Elle sera donc déboutée intégralement de sa demande de dommages et intérêts pour résistance abusive.
III – Sur les autres demandes :
S’agissant d’une assignation délivrée postérieurement au 1er janvier 2020 (II de l’article 55 du décret n° 2019-1333 du 11 décembre 2019), l’exécution provisoire est de droit, à moins que la décision rendue n’en dispose autrement, en application des dispositions de l’article 514 du code de procédure civile.

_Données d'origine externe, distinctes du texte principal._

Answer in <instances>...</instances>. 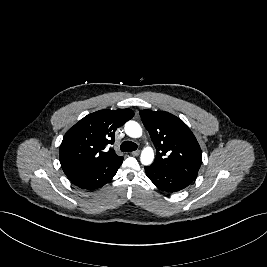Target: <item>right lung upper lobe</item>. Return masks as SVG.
I'll return each mask as SVG.
<instances>
[{
    "label": "right lung upper lobe",
    "mask_w": 267,
    "mask_h": 267,
    "mask_svg": "<svg viewBox=\"0 0 267 267\" xmlns=\"http://www.w3.org/2000/svg\"><path fill=\"white\" fill-rule=\"evenodd\" d=\"M134 116L131 109L99 110L81 119L63 137L59 149L61 167L66 175L108 160L122 158L114 150H105L114 143V134Z\"/></svg>",
    "instance_id": "cb5924a9"
}]
</instances>
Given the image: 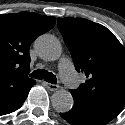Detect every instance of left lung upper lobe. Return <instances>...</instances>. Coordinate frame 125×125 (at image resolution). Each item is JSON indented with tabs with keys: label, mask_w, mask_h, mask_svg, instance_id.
Returning a JSON list of instances; mask_svg holds the SVG:
<instances>
[{
	"label": "left lung upper lobe",
	"mask_w": 125,
	"mask_h": 125,
	"mask_svg": "<svg viewBox=\"0 0 125 125\" xmlns=\"http://www.w3.org/2000/svg\"><path fill=\"white\" fill-rule=\"evenodd\" d=\"M76 70L88 80L71 92L83 101L125 104V47L106 27L83 18H58Z\"/></svg>",
	"instance_id": "left-lung-upper-lobe-1"
}]
</instances>
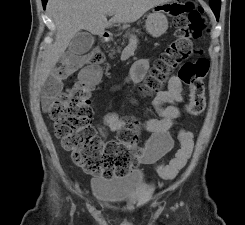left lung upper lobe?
<instances>
[{"mask_svg": "<svg viewBox=\"0 0 245 225\" xmlns=\"http://www.w3.org/2000/svg\"><path fill=\"white\" fill-rule=\"evenodd\" d=\"M209 4L218 19L220 14L221 0H209Z\"/></svg>", "mask_w": 245, "mask_h": 225, "instance_id": "5c2ea615", "label": "left lung upper lobe"}]
</instances>
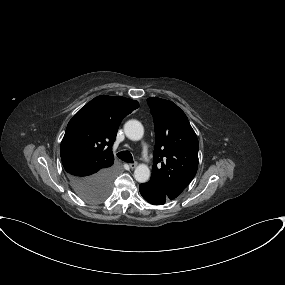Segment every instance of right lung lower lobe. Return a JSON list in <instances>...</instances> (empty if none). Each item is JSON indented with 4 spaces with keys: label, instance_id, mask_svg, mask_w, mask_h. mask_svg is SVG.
Returning <instances> with one entry per match:
<instances>
[{
    "label": "right lung lower lobe",
    "instance_id": "right-lung-lower-lobe-1",
    "mask_svg": "<svg viewBox=\"0 0 285 285\" xmlns=\"http://www.w3.org/2000/svg\"><path fill=\"white\" fill-rule=\"evenodd\" d=\"M115 169L106 167L102 169L83 168L68 172L67 176L73 190L80 196L93 190H111Z\"/></svg>",
    "mask_w": 285,
    "mask_h": 285
}]
</instances>
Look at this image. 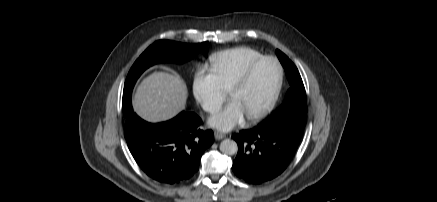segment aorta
I'll use <instances>...</instances> for the list:
<instances>
[{"label":"aorta","mask_w":437,"mask_h":202,"mask_svg":"<svg viewBox=\"0 0 437 202\" xmlns=\"http://www.w3.org/2000/svg\"><path fill=\"white\" fill-rule=\"evenodd\" d=\"M220 151L226 155H234L238 151L237 143L231 139H225L220 143Z\"/></svg>","instance_id":"obj_1"}]
</instances>
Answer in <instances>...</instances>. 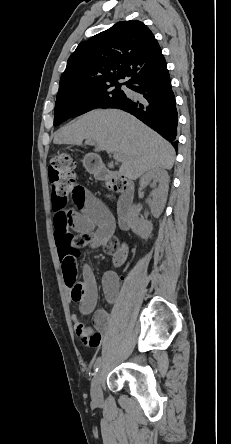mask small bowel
I'll return each instance as SVG.
<instances>
[{"mask_svg": "<svg viewBox=\"0 0 231 444\" xmlns=\"http://www.w3.org/2000/svg\"><path fill=\"white\" fill-rule=\"evenodd\" d=\"M72 200L77 210L69 206ZM54 236L58 249L65 284L72 301L79 302V312H72L71 318L78 338L91 347L99 346L102 334L111 324L110 315L104 310L93 314V327L86 325L84 317L92 313L97 304L98 291L95 276L89 266L83 269L85 292L76 298L73 290L76 285L77 268L66 262L68 257L78 256L80 248H102L108 255L121 253L125 256L126 246L114 236V220L106 206L91 192L77 184L73 194L65 199L53 197ZM106 300L115 303L119 291V277L114 271H107L102 280Z\"/></svg>", "mask_w": 231, "mask_h": 444, "instance_id": "1", "label": "small bowel"}]
</instances>
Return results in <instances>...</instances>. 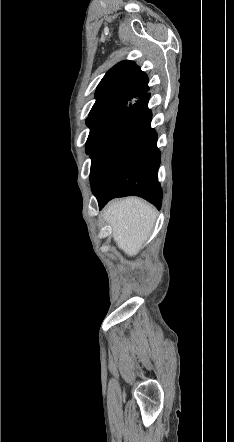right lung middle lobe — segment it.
I'll use <instances>...</instances> for the list:
<instances>
[{"instance_id":"dd1d6c3e","label":"right lung middle lobe","mask_w":234,"mask_h":442,"mask_svg":"<svg viewBox=\"0 0 234 442\" xmlns=\"http://www.w3.org/2000/svg\"><path fill=\"white\" fill-rule=\"evenodd\" d=\"M117 114H104L94 117H88L86 120L87 126L90 127L89 137L86 142V153L91 154L98 141L105 133L107 128L116 118Z\"/></svg>"}]
</instances>
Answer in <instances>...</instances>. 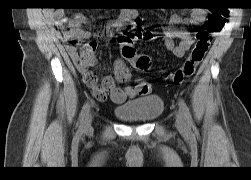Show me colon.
Returning a JSON list of instances; mask_svg holds the SVG:
<instances>
[{
	"label": "colon",
	"mask_w": 251,
	"mask_h": 180,
	"mask_svg": "<svg viewBox=\"0 0 251 180\" xmlns=\"http://www.w3.org/2000/svg\"><path fill=\"white\" fill-rule=\"evenodd\" d=\"M225 21V11L212 10L210 12L205 28L198 30L196 33V42L189 56L176 71L169 75V79L174 84H182L194 75L209 50L212 34L219 31ZM154 37L155 35L151 31L143 28L128 29L118 36L121 56L130 61L136 69L147 71L150 68V59L146 55L137 53L135 42L138 40H152Z\"/></svg>",
	"instance_id": "1"
}]
</instances>
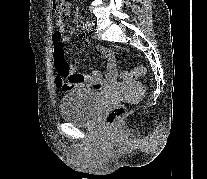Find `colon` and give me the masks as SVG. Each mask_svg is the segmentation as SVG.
Returning <instances> with one entry per match:
<instances>
[{"label": "colon", "instance_id": "obj_1", "mask_svg": "<svg viewBox=\"0 0 207 179\" xmlns=\"http://www.w3.org/2000/svg\"><path fill=\"white\" fill-rule=\"evenodd\" d=\"M53 9L57 16L63 17L68 9L67 0H52ZM54 66L56 70V81L58 87L63 91H70L80 78L71 73L70 66L64 57L63 35L59 30L53 34ZM146 74V68L136 67L132 71H124L122 77L126 81L134 80ZM124 105L113 106L106 115V122L109 126H117L126 115Z\"/></svg>", "mask_w": 207, "mask_h": 179}]
</instances>
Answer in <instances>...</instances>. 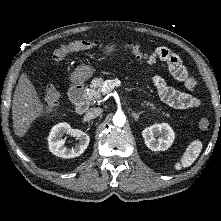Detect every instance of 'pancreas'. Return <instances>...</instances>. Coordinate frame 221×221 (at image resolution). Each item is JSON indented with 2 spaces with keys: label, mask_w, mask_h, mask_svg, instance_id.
<instances>
[{
  "label": "pancreas",
  "mask_w": 221,
  "mask_h": 221,
  "mask_svg": "<svg viewBox=\"0 0 221 221\" xmlns=\"http://www.w3.org/2000/svg\"><path fill=\"white\" fill-rule=\"evenodd\" d=\"M104 79L103 78H94L92 81H91V84H90V90L88 92V98L90 100H95V99H100L101 98V93H102V86L104 84ZM144 104H146V106H150L151 109H155V105L152 104V103H149V102H146L144 101ZM160 111V109H159ZM163 115L169 117V114L167 113H163Z\"/></svg>",
  "instance_id": "pancreas-1"
}]
</instances>
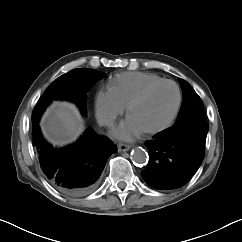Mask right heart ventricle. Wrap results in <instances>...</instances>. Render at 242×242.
<instances>
[{
    "label": "right heart ventricle",
    "instance_id": "obj_1",
    "mask_svg": "<svg viewBox=\"0 0 242 242\" xmlns=\"http://www.w3.org/2000/svg\"><path fill=\"white\" fill-rule=\"evenodd\" d=\"M161 80L162 77L153 73L126 72L112 78L109 88L124 106H128L146 87Z\"/></svg>",
    "mask_w": 242,
    "mask_h": 242
}]
</instances>
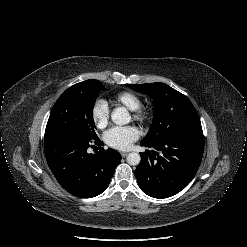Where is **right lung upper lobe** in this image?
Wrapping results in <instances>:
<instances>
[{
  "label": "right lung upper lobe",
  "mask_w": 247,
  "mask_h": 247,
  "mask_svg": "<svg viewBox=\"0 0 247 247\" xmlns=\"http://www.w3.org/2000/svg\"><path fill=\"white\" fill-rule=\"evenodd\" d=\"M88 81H90V80H86V81H84V82H88Z\"/></svg>",
  "instance_id": "right-lung-upper-lobe-1"
}]
</instances>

Aucun élément ne justifie en l’espèce que l’exécution provisoire, qui est compatible avec la nature de la présente affaire, soit écartée, conformément à l’article 514-1 du code de procédure civile.
Par ailleurs, au regard de la solution donnée au présent litige, Madame [K] [A] veuve [R] ayant été déboutée de sa demande d’annulation de trente-trois résolutions de l’assemblée générale du 15 juin 2022 et seules deux d’entre elles ayant été annulées, il convient de laisser à chaque partie la charge de ses propres dépens.

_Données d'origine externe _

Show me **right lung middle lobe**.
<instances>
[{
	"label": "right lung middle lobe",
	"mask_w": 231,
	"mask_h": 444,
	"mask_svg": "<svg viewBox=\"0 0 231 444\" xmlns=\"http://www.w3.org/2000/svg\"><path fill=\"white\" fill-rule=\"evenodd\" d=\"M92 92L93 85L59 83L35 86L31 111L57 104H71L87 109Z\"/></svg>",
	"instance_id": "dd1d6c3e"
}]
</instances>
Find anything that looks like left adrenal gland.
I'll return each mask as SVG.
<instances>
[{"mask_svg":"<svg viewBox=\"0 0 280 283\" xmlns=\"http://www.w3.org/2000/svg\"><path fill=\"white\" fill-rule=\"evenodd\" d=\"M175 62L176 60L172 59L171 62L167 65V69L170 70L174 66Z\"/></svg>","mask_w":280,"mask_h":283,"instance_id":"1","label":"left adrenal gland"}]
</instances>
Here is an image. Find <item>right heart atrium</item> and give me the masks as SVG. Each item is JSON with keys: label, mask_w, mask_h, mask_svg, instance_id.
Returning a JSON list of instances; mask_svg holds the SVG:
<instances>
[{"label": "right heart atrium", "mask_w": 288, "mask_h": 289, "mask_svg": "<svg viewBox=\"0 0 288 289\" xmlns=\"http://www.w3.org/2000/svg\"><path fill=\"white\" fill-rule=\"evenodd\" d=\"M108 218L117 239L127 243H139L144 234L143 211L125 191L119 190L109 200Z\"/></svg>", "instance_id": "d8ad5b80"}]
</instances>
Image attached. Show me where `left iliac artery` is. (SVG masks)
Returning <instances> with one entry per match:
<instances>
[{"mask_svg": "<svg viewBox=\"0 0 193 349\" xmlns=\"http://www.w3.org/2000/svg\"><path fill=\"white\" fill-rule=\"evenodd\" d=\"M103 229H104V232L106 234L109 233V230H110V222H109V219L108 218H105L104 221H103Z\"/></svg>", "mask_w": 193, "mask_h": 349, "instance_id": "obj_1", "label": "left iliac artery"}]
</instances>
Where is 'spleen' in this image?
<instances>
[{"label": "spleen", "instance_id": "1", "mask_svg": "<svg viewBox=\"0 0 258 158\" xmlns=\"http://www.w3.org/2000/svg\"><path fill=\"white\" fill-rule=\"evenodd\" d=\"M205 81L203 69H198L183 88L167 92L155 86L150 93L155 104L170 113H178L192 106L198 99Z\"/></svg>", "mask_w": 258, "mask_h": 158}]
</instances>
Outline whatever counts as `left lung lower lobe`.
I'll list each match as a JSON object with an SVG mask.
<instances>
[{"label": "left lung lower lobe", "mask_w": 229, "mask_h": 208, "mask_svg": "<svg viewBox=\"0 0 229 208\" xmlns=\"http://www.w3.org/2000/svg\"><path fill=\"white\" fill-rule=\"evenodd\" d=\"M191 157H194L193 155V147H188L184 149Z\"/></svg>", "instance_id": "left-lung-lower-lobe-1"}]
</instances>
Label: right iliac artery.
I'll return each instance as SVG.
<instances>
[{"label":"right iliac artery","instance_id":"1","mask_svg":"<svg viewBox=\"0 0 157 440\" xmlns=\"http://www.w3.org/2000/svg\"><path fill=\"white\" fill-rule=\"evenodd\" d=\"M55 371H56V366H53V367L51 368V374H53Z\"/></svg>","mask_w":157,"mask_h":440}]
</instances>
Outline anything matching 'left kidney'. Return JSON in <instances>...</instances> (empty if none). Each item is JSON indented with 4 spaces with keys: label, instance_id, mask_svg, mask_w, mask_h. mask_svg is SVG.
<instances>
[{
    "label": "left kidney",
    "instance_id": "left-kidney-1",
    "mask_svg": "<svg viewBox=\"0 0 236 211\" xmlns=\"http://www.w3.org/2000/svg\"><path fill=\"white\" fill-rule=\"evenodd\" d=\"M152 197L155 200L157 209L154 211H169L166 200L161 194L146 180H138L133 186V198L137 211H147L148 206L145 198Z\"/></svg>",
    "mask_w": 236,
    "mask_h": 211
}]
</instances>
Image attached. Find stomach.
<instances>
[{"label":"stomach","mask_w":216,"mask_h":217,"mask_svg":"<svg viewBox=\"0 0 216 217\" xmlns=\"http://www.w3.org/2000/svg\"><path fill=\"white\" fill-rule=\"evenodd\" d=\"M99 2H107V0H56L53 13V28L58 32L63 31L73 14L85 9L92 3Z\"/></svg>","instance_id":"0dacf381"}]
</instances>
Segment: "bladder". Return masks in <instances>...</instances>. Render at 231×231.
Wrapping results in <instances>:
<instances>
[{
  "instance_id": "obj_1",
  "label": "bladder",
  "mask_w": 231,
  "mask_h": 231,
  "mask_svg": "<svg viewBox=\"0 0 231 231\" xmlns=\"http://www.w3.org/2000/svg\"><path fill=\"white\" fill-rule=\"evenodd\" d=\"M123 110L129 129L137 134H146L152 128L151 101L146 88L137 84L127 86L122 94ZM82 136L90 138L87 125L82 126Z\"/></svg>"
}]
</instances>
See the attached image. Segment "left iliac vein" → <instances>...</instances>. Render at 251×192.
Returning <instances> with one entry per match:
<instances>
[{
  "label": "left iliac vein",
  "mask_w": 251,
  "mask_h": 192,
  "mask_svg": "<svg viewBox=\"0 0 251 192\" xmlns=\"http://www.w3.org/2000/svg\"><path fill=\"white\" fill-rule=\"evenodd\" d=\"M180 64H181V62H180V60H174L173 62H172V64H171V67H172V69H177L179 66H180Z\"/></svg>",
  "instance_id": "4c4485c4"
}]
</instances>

Par voie de conséquence, Madame [K] [A] veuve [R] sera déboutée de sa demande de distraction des dépens au profit de son conseil.

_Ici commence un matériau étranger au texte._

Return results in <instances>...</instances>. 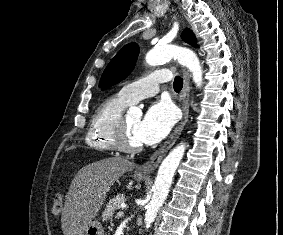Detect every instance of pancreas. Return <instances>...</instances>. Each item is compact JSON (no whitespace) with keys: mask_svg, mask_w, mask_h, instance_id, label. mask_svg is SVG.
I'll return each mask as SVG.
<instances>
[{"mask_svg":"<svg viewBox=\"0 0 283 235\" xmlns=\"http://www.w3.org/2000/svg\"><path fill=\"white\" fill-rule=\"evenodd\" d=\"M126 201V197L124 194H118L114 198L110 199L104 212L102 213V217L104 221H111L113 214L116 210L121 209V203Z\"/></svg>","mask_w":283,"mask_h":235,"instance_id":"obj_1","label":"pancreas"}]
</instances>
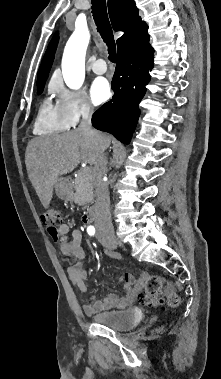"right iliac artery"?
Wrapping results in <instances>:
<instances>
[{
	"label": "right iliac artery",
	"mask_w": 221,
	"mask_h": 379,
	"mask_svg": "<svg viewBox=\"0 0 221 379\" xmlns=\"http://www.w3.org/2000/svg\"><path fill=\"white\" fill-rule=\"evenodd\" d=\"M87 233L90 235V236H93L95 234V228L94 226H89L87 228Z\"/></svg>",
	"instance_id": "82829eb1"
}]
</instances>
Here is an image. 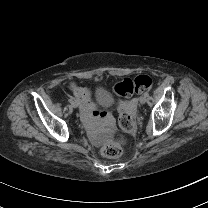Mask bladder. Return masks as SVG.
Returning a JSON list of instances; mask_svg holds the SVG:
<instances>
[{
    "instance_id": "obj_1",
    "label": "bladder",
    "mask_w": 208,
    "mask_h": 208,
    "mask_svg": "<svg viewBox=\"0 0 208 208\" xmlns=\"http://www.w3.org/2000/svg\"><path fill=\"white\" fill-rule=\"evenodd\" d=\"M96 101L99 103H103V102H109V104L107 106H113V96L112 95H108L105 93H98L96 96Z\"/></svg>"
}]
</instances>
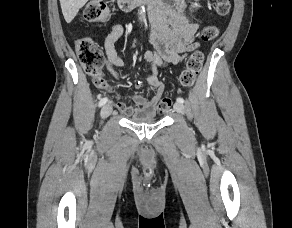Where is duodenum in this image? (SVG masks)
Returning a JSON list of instances; mask_svg holds the SVG:
<instances>
[{"label": "duodenum", "mask_w": 292, "mask_h": 228, "mask_svg": "<svg viewBox=\"0 0 292 228\" xmlns=\"http://www.w3.org/2000/svg\"><path fill=\"white\" fill-rule=\"evenodd\" d=\"M159 1L160 0H118V5L121 10L128 12L144 4L152 7L158 4Z\"/></svg>", "instance_id": "duodenum-1"}]
</instances>
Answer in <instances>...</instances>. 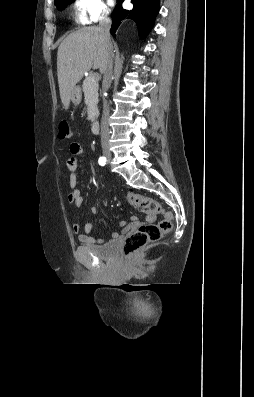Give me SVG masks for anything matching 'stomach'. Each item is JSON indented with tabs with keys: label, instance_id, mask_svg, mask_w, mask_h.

L’équité commande en outre en l’espèce de débouter tant Madame [K] [A] veuve [R] que le syndicat des copropriétaires de l’immeuble sis [Adresse 4] à [Localité 6] de leurs demandes respectives formées au titre des dispositions de l’article 700 du code de procédure civile.
Les parties seront déboutées du surplus de leurs demandes formées au titre des dépens ainsi que de leurs autres demandes plus amples ou contraires.
PAR CES MOTIFS
Le Tribunal, statuant par jugement contradictoire, mis à disposition au greffe et en premier ressort,
Déboute Madame [K] [A] veuve [R] de ses demandes, formées tant à titre principal qu’à titre subsidiaire, de condamnation sous astreinte du syndicat des copropriétaires « à publier le règlement de copropriété modifié par l’assemblée générale de 1996 » et « à ne plus prendre de décisions en assemblée générale tant que le projet modificatif adopté en 1997 n’aura pas été publié »,
Déboute Madame [K] [A] veuve [R] de sa demande, formée tant à titre principal qu’à titre subsidiaire, d’annulation des résolutions n° 1.3, 6.3, 6.5, 11, 17, 17.1, 17.2, 17.3, 17.4, 17.5, 17.6, 17.7, 19.1, 19.2, 20.1, 20.2, 21.1, 21.2, 23, 24.1, 24.3, 24.5, 24.7, 24.9, 24.15, 24.17, 24.18, 24.19, 24.20, 24.21, 24.22, 24.23 et 24.24 de l’assemblée générale des copropriétaires de l’immeuble sis [Adresse 4] à [Localité 6] en date du 15 juin 2022,
Annule les résolutions n° 24.11 et 24.13 de l’assemblée générale des copropriétaires de l’immeuble sis [Adresse 4] à [Localité 6] du 15 juin 2022,
Déboute Madame [K] [A] veuve [R] de l’intégralité de sa demande de condamnation du syndicat des copropriétaires de l’immeuble sis [Adresse 4] à [Localité 6] à lui payer la somme de 10.000 € « au titre de la résistance abusive »,
Laisse à chaque partie la charge de ses propres dépens,
Par conséquent,
Déboute Madame [K] [A] veuve [R] de sa demande de distraction des dépens au profit de son conseil,
Déboute Madame [K] [A] veuve [R] et le syndicat des copropriétaires de l’immeuble sis [Adresse 4] à [Localité 6] de l’intégralité de leurs demandes formées au titre des dispositions de l’article 700 du code de procédure civile,
Rappelle que l’exécution provisoire du présent jugement est de droit,
Déboute les parties du surplus de leurs demandes formées au titre des dépens ainsi que de leurs autres demandes plus amples ou contraires.